Only Retryable Errors Count

Only retryable CAError exceptions count toward the failure threshold. Non-retryable errors (such as invalid CSR or permission denied) are passed through to the caller without affecting the circuit breaker state.

Failover Backend

The failover backend wraps multiple CA backends and tries them in order. If a backend returns a retryable error, the next backend in the list is attempted. This provides automatic failover for high-availability deployments.

Behavior

Operation

Behavior

sign()

Tries backends in order. Stops on the first success or non-retryable error. Falls through to the next backend only on retryable errors. Raises the last error if all backends fail.

revoke()

Best-effort across all backends. Attempts revocation on every backend regardless of individual failures. Raises the last error only if all backends fail.

startup_check()

Checks all backends. Requires at least one backend to be healthy. Logs warnings for unhealthy backends but does not fail unless all are unreachable.

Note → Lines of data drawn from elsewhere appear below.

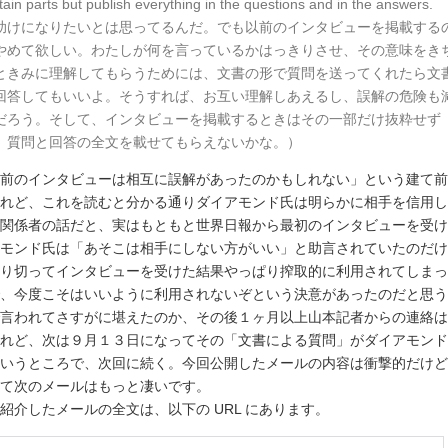
tain parts but publish everything in the questions and in the answers.
助けになりたいとは思ってるんだ。でも以前のインタビューを掲載する
やめて欲しい。わたしが何を言っているかはっきりさせ、その意味をき
ときみに理解してもらうためには、文書の形で質問を送ってくれたら文
回答してもいいよ。そうすれば、お互い理解しあえるし、誤解の危険も
だろう。そして、インタビューを掲載するときはその一部だけ抜粋せず
、質問と回答の全文を載せてもらえないかな。）
前のインタビューは相互に誤解があったのかもしれない」という建て前
れど、これを読むと分かる通りダイアモンド氏は明らかに相手を信用し
関係者の話だと、実はもともと世界日報から最初のインタビューを受け
モンド氏は「あそこは相手にしない方がいい」と助言されていたのだけ
り切ってインタビューを受けた結果やっぱり搾取的に利用されてしまっ
、今度こそはいいように利用されないぞという決意があったのだと思う
言われてさすがに堪えたのか、その後１ヶ月以上山本記者からの連絡は
れど、次は９月１３日になってその「文書による質問」がダイアモンド
いうところで、次回に続く。今回公開したメールの内容は衝撃的だけど
て次のメールはもっと凄いです。
紹介したメールの全文は、以下の URL にあります。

The failover backend tracks health status per backend after each operation, allowing it to prioritize healthy backends in subsequent requests.

Note

Internal Use

The failover backend is used internally when multiple backends are configured. It is not configured directly via ca.backend but is automatically engaged by the backend registry when appropriate.

Certificate Profiles

Profiles control the key usages, extended key usages, and validity of issued certificates. A default profile is always available. Custom profiles can be defined and assigned per-account via the admin API.

ca:
  profiles:
    default:
      key_usages: [digital_signature, key_encipherment]
      extended_key_usages: [server_auth]
    client_auth:
      key_usages: [digital_signature]
      extended_key_usages: [client_auth]
      validity_days: 365
      max_validity_days: 730
    code_signing:
      key_usages: [digital_signature]
      extended_key_usages: [code_signing]
      validity_days: 180

Field

Required

Description

key_usages

Yes

List of key usage flags (e.g., digital_signature, key_encipherment, key_agreement)

extended_key_usages

Yes

List of extended key usage OIDs (e.g., server_auth, client_auth, code_signing)

validity_days

No

Profile-specific certificate validity in days. Overrides ca.default_validity_days for certificates issued under this profile.

max_validity_days

No

Profile-specific maximum validity in days. Overrides ca.max_validity_days for this profile. Requests exceeding this value are clamped.

Tip

Validity Precedence

When a profile defines validity_days, it takes precedence over the global ca.default_validity_days. Similarly, max_validity_days on a profile overrides the global ca.max_validity_days. If neither is set on the profile, the global values are used.

Certificate Extensions

The internal and HSM backends add the following X.509v3 extensions to issued certificates. External and ACME proxy backends delegate extension handling to the remote signing service or upstream CA respectively.

Extension

Critical

Source / Value

Subject Alternative Name (SAN)

No

Populated from the CSR. Contains DNS names and/or IP addresses as requested by the client.

Basic Constraints

Yes

ca=false. Issued certificates are always end-entity certificates.

Key Usage

Yes

Determined by the certificate profile (e.g., digital_signature, key_encipherment).

Extended Key Usage

No

Determined by the certificate profile (e.g., server_auth, client_auth).

Authority Key Identifier

No

Derived from the issuer (CA) certificate. Allows clients to chain certificates to the correct issuer.

Subject Key Identifier

No

Derived from the public key in the CSR, per RFC 5280.

Subject Common Name

The certificate Subject CN (Common Name) is automatically set to the first DNS name from the Subject Alternative Name extension. If no DNS names are present (e.g., an IP-only certificate), the first IP address is used instead. This ensures the Subject CN is always populated for compatibility with legacy clients that do not support SAN-based validation.

Testing the Backend

Use the CLI to verify your CA backend works correctly:

# Test signing with an ephemeral CSR
PYTHONPATH=src python -m acmeeh -c config.yaml ca test-sign

This creates a temporary CSR, submits it to the configured backend, and reports success or failure.